List Info

Thread: MTU changes affecting BGP sessions




MTU changes affecting BGP sessions
user name
2006-07-26 14:14:43
Hi everybody,

  I´d like to know if someone has seen the following issue.

I´ve got a M320 (Junos 7.5R2.8) with a few BGP peerings.
These peerings 
run on vlans over a L2 infrastructure built on Ethernet
switches (Cisco 
and Foundry). Some of these switches are configured to
support jumbo 
frames, around 9000 bytes, some are not yet.

Then I changed physical MTU in the M320 GigE interface to
9000 bytes.  
Most  peerings just flapped and came up fine, but one
started to flap 
continuously. This one stays up for about 90seg (bgp
holdtime?) and goes 
down again.

I´ve tried "mtu-discovery" bgp command on my
side, but didn´t help.  No 
clue about the other side, so far.

Did anyone see this kind of thing? Hints about a solution?

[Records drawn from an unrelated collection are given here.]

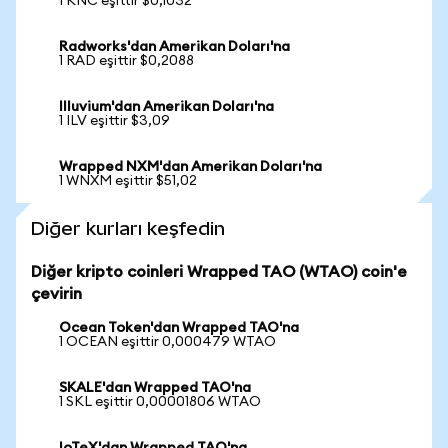
1 KNC eşittir $0,1032
Radworks'dan Amerikan Doları'na
1 RAD eşittir $0,2088
Illuvium'dan Amerikan Doları'na
1 ILV eşittir $3,09
Wrapped NXM'dan Amerikan Doları'na
1 WNXM eşittir $51,02
Diğer kurları keşfedin
Diğer kripto coinleri Wrapped TAO (WTAO) coin'e
çevirin
Ocean Token'dan Wrapped TAO'na
1 OCEAN eşittir 0,000479 WTAO
SKALE'dan Wrapped TAO'na
1 SKL eşittir 0,00001806 WTAO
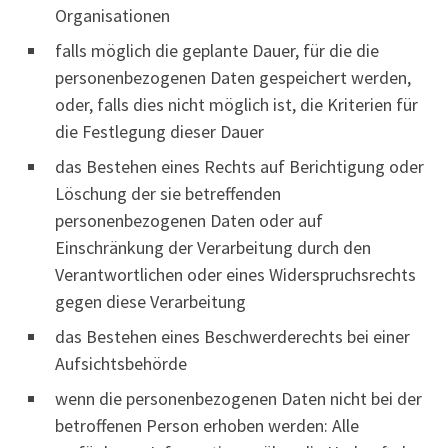
Organisationen
falls möglich die geplante Dauer, für die die
personenbezogenen Daten gespeichert werden,
oder, falls dies nicht möglich ist, die Kriterien für
die Festlegung dieser Dauer
das Bestehen eines Rechts auf Berichtigung oder
Löschung der sie betreffenden
personenbezogenen Daten oder auf
Einschränkung der Verarbeitung durch den
Verantwortlichen oder eines Widerspruchsrechts
gegen diese Verarbeitung
das Bestehen eines Beschwerderechts bei einer
Aufsichtsbehörde
wenn die personenbezogenen Daten nicht bei der
betroffenen Person erhoben werden: Alle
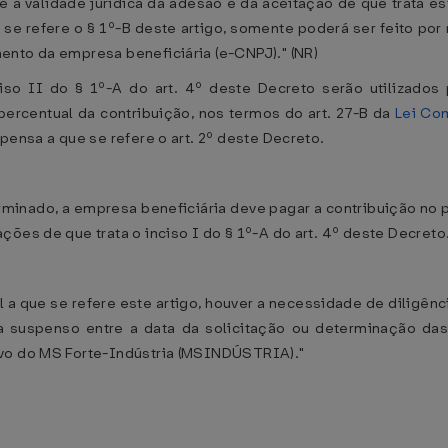
e e a validade jurídica da adesão e da aceitação de que trata e
se refere o § 1º-B deste artigo, somente poderá ser feito por 
ento da empresa beneficiária (e-CNPJ)." (NR)
iso II do § 1º-A do art. 4º deste Decreto serão utilizados 
ercentual da contribuição, nos termos do art. 27-B da
Lei Co
pensa a que se refere o art. 2º deste Decreto.
rminado, a empresa beneficiária deve pagar a contribuição no pe
ões de que trata o inciso I do § 1º-A do art. 4º deste Decreto
 a que se refere este artigo, houver a necessidade de diligência
ca suspenso entre a data da solicitação ou determinação da
ivo do MS Forte-Indústria (MSINDÚSTRIA)."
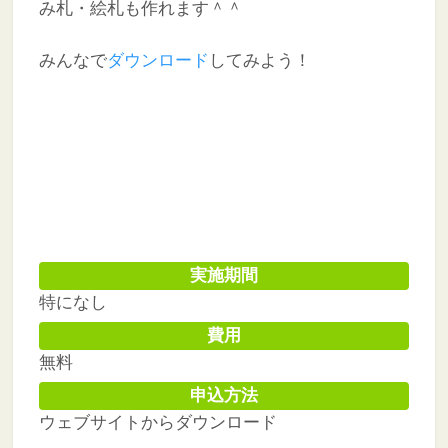
み札・絵札も作れます＾＾
みんなで
ダウンロード
してみよう！
実施期間
特になし
費用
無料
申込方法
ウェブサイトからダウンロード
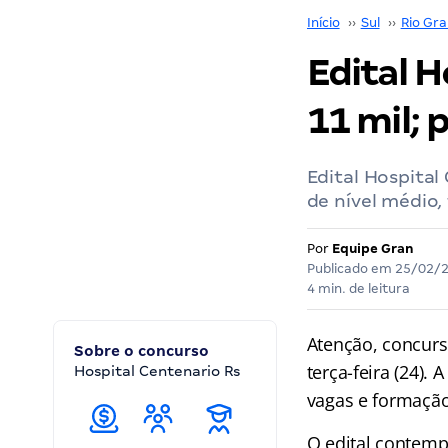
Início
››
Sul
››
Rio Gra
Edital H
11 mil; 
Edital Hospital
de nível médio, 
Por
Equipe Gran
Publicado em
25/02/
4 min. de leitura
Atenção, concurs
Sobre o concurso
terça-feira (24). 
Hospital Centenario Rs
vagas e formação 
O edital contemp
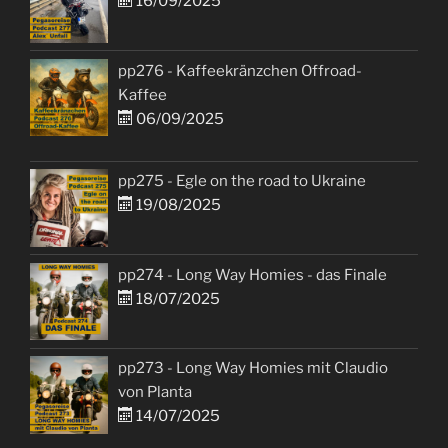
16/09/2025
pp276 - Kaffeekränzchen Offroad-
Kaffee
06/09/2025
pp275 - Egle on the road to Ukraine
19/08/2025
pp274 - Long Way Homies - das Finale
18/07/2025
pp273 - Long Way Homies mit Claudio
von Planta
14/07/2025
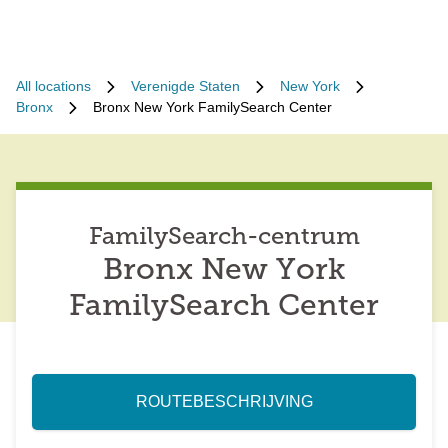
All locations
Verenigde Staten
New York
Bronx
Bronx New York FamilySearch Center
FamilySearch-centrum
Bronx New York
FamilySearch Center
ROUTEBESCHRIJVING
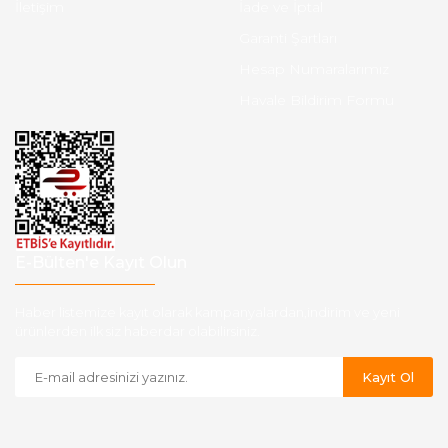
İletişim
İade ve İptal
Garanti Şartları
Hesap Numaralarımız
Havale Bildirim Formu
E-Bülten'e Kayıt Olun
Haber listemize kayıt olarak kampanyalardan,indirim ve yeni
ürünlerden ilk siz haberdar olabilirsiniz.
Kayıt Ol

Another interesting fact : there is another BGP peer
(multihop 2) in 
this same problematic vlan, and it works fine after mtu
change. But I´m 
almost sure it´s a Juniper, so no interop issues ;)

Raniery Pontes

-----------------------------------------

Log example:

Jul 26 10:57:30  jm320_sp rpd[3001]: bgp_event: peer xxx
(External AS 
xxx) old state OpenConfirm event RecvKeepAlive new state
Established

Jul 26 10:59:00  jm320_sp rpd[3001]: bgp_traffic_timeout:
NOTIFICATION 
sent to xxx (External AS xxx): code 4 (Hold Timer Expired
Error), 
Reason: holdtime expired for xxx (External AS xxx), socket
buffer sndcc: 
0 rcvcc: 0 TCP state: 4, snd_una: 3621665251 snd_nxt:
3621665251 
snd_wnd: 16200 rcv_nxt: 3247700880 rcv_adv: 3247759208,
keepalive timer 0

Jul 26 10:59:00  jm320_sp rpd[3001]: bgp_event: peer xxx
(External AS 
xxx) old state Established event HoldTime new state Idle


_______________________________________________
juniper-nsp mailing list juniper-nsppuck.nether.net

https://puck.nether.net/mailman/listinfo/juniper-nsp
MTU changes affecting BGP sessions
user name
2006-07-26 14:56:17
Sounds like the problem session is exceeding some path mtu
resulting in discards (and session loss) when large route
tables are transferred. IIRC the bgp mtu discovery option
should result in packets with the DF bit set, but due to a
bug this behavior only occurred on the initiator side of the
connection; the receiver would use its interface MTU and not
set the DF bit, which prevented accurate PMTU discovery and
resulted in fragmented packets, which in this case were
tossed due to a FW filter. I imagine a L2 switch would just
chuck the jumbo frames with similar results, but not sure
how PMTU is supposed to work lacking explicit icmp frag
required error messages... Anyway, this problem is described
in pr 67373.

Also, curious if you are using "system
internet-options path-mtu-discovery"? This knob is
used in conjunction with the BGP mtu option.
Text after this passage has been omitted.